Here I think you are asking me to provide an alternative code for the foundation of life? The irony is that is why I am here, I want you all to teach me how to rewrite code for AA:AA interactions. I know this because in preparing my answer I ran AA:AA interactions by AI for a second oppinion. My prompt was “what do you think Dr. George Church means by code for AA:AA interactions”. AI tells me that this code may need to demonstrate how sequences of amino acids influence physical interaction rules, which I interpret to be first order principles. Therefore what code would I suggest to influence AA:AA interactions that are able (if AI’s tip is correct) to perturb first order principles. My code as Dr. Nick Lane would say, should be efficient at turning the feedback loops of matter into biophysical waves of energy. In further prepartion I would turn to my greatest advisors in Natural Selection adaptation, bacteria and their metabolic motifs in Metazoans. I would need a coding system that respects phylogeny and doesn’t immagine I could ever devise a coding system more ingenious than the Krebs cycle or the molecularly machinery behind the deprotonation of hydrogen by Complex 5 in the Electron Transfer Chain. Still it’s a fascinating thought experiment if nothing else. To this end, I used your Acevodo-Rocha et al. (2016) paper and AI to find the Poliseno et al. (2024) paper and though I am not up-to-date on this team I do suspect there is an Epidemiologist among them, because their example of concordant and discordant pairing of coding and noncoding functions is what my coding system would be based on to optimize around the canonical rigidity of present AA:AA interaction.

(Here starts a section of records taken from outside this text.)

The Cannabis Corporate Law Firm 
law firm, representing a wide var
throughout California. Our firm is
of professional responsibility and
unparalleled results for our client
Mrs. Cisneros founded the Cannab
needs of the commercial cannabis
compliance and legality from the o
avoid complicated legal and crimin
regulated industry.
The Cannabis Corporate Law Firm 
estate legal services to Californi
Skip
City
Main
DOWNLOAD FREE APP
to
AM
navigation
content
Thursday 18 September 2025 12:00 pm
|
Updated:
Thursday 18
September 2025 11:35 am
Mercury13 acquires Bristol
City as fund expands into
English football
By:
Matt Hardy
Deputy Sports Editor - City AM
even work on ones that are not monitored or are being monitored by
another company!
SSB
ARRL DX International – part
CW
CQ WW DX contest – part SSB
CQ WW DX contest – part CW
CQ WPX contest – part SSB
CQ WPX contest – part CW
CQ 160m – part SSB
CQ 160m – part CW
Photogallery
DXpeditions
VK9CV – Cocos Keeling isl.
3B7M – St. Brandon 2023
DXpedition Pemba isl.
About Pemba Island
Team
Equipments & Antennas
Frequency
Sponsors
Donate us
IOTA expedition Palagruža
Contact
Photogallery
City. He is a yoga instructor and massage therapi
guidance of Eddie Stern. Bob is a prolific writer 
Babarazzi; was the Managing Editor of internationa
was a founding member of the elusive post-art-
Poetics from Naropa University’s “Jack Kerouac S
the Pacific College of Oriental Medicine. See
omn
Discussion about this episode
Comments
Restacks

Acevedo‐Rocha, C. G., & Budisa, N. (2016). Xenomicrobiology: A roadmap for genetic code engineering. Microbial Biotechnology, 9(5), 666–676. https://doi.org/10.1111/1751-7915.12398
Poliseno, L., Lanza, M., & Pandolfi, P. P. (2024). Coding, or non-coding, that is the question. Cell Research, 34(9), 609–629. https://doi.org/10.1038/s41422-024-00975-8
[(Advanced students)] Given the one paragraph abstracts for these real 2026 grant programs sketch a response to one of them or
devise one of your own:
https://arpa-h.gov/explore-funding/programs/boss https://www.darpa.mil/research/programs/smart-rbc https://www.darpa.mil/research/programs/go
Assignment (Your HTGAA Website) — DUE BY START OF FEB 10 LECTURE
Begin personalizing your HTGAA website in https://edit.htgaa.org/, starting with your homepage — fill in the template with
information about yourself, or remove what’s there and make it your own. Be creative! As with all assignments in HTGAA, be sure to
write up every part of this Homework on your HTGAA website in order to receive credit.
Important
For this week only, once your homework is complete and written up on your HTGAA website (and you’ve checked your published website at pages.htgaa.org and are happy with it), fill out the Homework 1 Completion form which David emailed out just after Lecture 1. This Google form expresses your interest in continuing with the course; without it you will not be accepted in HTGAA!